Originally published on https://allsheread.blogspot.com/
Imagine a novel about life on a tall ship during the age of the corsairs, privateers and pirates written by someone who has sailed as part of the crew of such a ship. That is exactly what you have with the Pirates of the Narrow Seas series. I don't see how you could be more thoroughly immersed in the time and the reality of such a life. The author, M. Kei, knows not only the terminology but has faced many of the challenges and dangers his characters do. The result is exciting, captivating, rich and authentic.
In the first book of the series, The Sallee Rovers, we meet Royal Navy Lieutenant Peter Thornton who is just happy to have gotten a position on a ship so soon after his unexpected promotion. Joy of joys, his best friend, Roger Perry, will be one of the other lieutenants aboard the HMS Ajax. Peter is in love with Roger, but it is not until they are aboard the Ajax that Peter, who can be rather impulsive, informs Roger of his feelings. He is rebuffed but not cruelly. His real trouble is that the inept captain of the Ajax doesn't like him, for no apparent reason than he doesn't like Peter's vibes. Roger tells Peter it's his lack of social skills but nothing Peter does makes the captain happy. When the Ajax comes upon a Spanish galley that is sinking, Peter insists he will not leave the stricken craft unless the galley slaves are freed from their chains. The Ajax leaves the slaves, Peter and two other crew members to drown. One of the freed slaves is a striking North African man called Captain Tangle by the British. He is dying of galley fever, but with Peter's help he manages to get the galley to shore and regains his health. In the meantime Peter learns that Tangel is an important man in his Sallee Republic and a legendary corsair. he also learns that Tangle wants what Roger did not: Peter. Through a series of events Peter winds up remaining with Tangle, being forced to choose where his loyalties will lie, and confused from day to day about his choices.

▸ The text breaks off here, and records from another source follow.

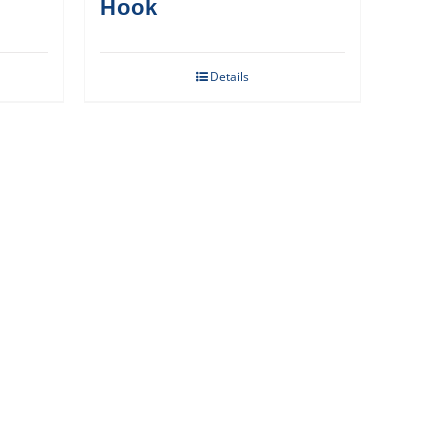
Hook
Details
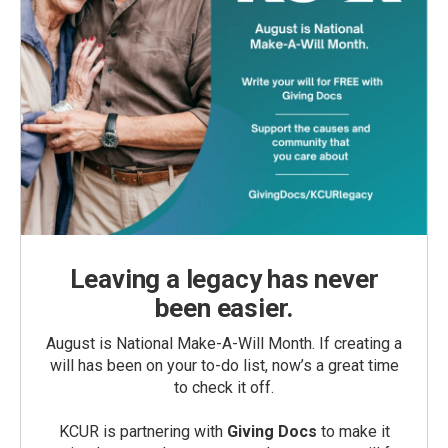
Leaving a legacy has never
been easier.
August is National Make-A-Will Month. If creating a
will has been on your to-do list, now’s a great time
to check it off.
KCUR is partnering with
Giving Docs
to make it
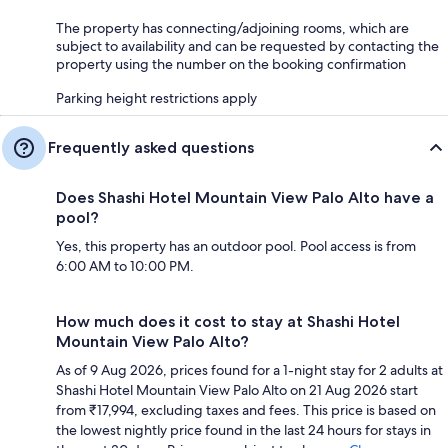
The property has connecting/adjoining rooms, which are
subject to availability and can be requested by contacting the
property using the number on the booking confirmation
Parking height restrictions apply
Frequently asked questions
Does Shashi Hotel Mountain View Palo Alto have a
pool?
Yes, this property has an outdoor pool. Pool access is from
6:00 AM to 10:00 PM.
How much does it cost to stay at Shashi Hotel
Mountain View Palo Alto?
As of 9 Aug 2026, prices found for a 1-night stay for 2 adults at
Shashi Hotel Mountain View Palo Alto on 21 Aug 2026 start
from ₹17,994, excluding taxes and fees. This price is based on
the lowest nightly price found in the last 24 hours for stays in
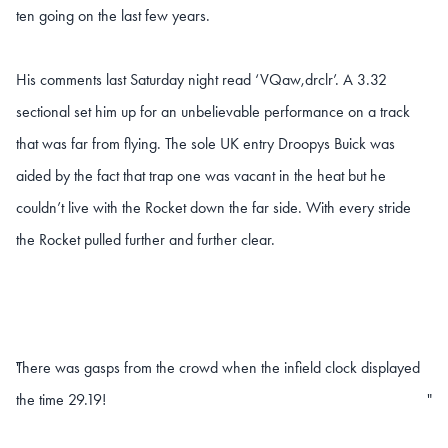
ten going on the last few years.
His comments last Saturday night read ‘VQaw,drclr’. A 3.32
sectional set him up for an unbelievable performance on a track
that was far from flying. The sole UK entry Droopys Buick was
aided by the fact that trap one was vacant in the heat but he
couldn’t live with the Rocket down the far side. With every stride
the Rocket pulled further and further clear.
There was gasps from the crowd when the infield clock displayed
"
the time 29.19!
"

This novel is first and foremost an action-packed swashbuckler of the Captain Blood tradition. The sailing scenes, the battle scenes, all of it is taut, fast paced and engrossing. The characters both large and small are well drawn, individual, and appealing in their individual ways. The author calls The Sallee Rovers a period novel as opposed to a historical novel, the distinction being that Kei is not attempting to retell historical events or portray historical people but rather to offer an original slice of a sort of general 17th-18th century pirate story. Never has a period novel felt so historical, thanks to the technical and historical detail Kei brings to it.

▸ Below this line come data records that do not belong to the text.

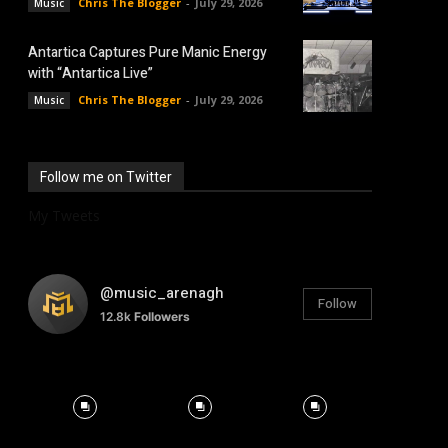
Chris The Blogger
-
July 29, 2026
Music
Antartica Captures Pure Manic Energy
with “Antartica Live”
Chris The Blogger
-
July 29, 2026
Music
Follow me on Twitter
My Tweets
@music_arenagh
Follow
12.8k
Followers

Peter is quite a complex character. He seems rarely certain of anything, but that is because he has conflicting passions, not because he is indecisive, and he has to guard those conflicts and not share them. Though a central part of the novel is a gay love story, this is not at all a gay novel any more than most novels are "heterosexual novels". The fact that Peter is gay means he has lots more conflict, between religion and his sexual preference, between risking hanging for sodomy if he remains with the Ajax,and with whether he wants to pursue the relationship with Tangle, a man who though he prefers men, is very much in love with and involved with his wife. For Peter it needs to be more than a sexual relationship. For Tangle it already is in spite of his multiple partners. He tells Peter, "You complete me."
Peter is the sort of character who leaves the reader feeling as ambivalent and anxious as he does. That is the hallmark of a well-understood and well-written character. His emotions and your own about him are indistinguishable.
The faults I found were rather trivial. I have to admit that though the details regarding the ships and so forth were amazing, I found the intricate descriptions of clothing tiresome. Fortunately they are short and not too many, and admittedly that is a personal issue for me. The novel ends quite abruptly, but with the promise that the next novel in the series will take the story the next step.
One thing I dearly hope is that readers will not ghettoize novels like The Sallee Rovers because the protagonist is gay. If they do, they, like certain men who will not read a novel or see a film about a woman, are erecting an artificial barrier to enjoyment of a ripping good yarn. If I did not have a couple dozen other books to read next, I would be right on to Volume 2, Men of Honor.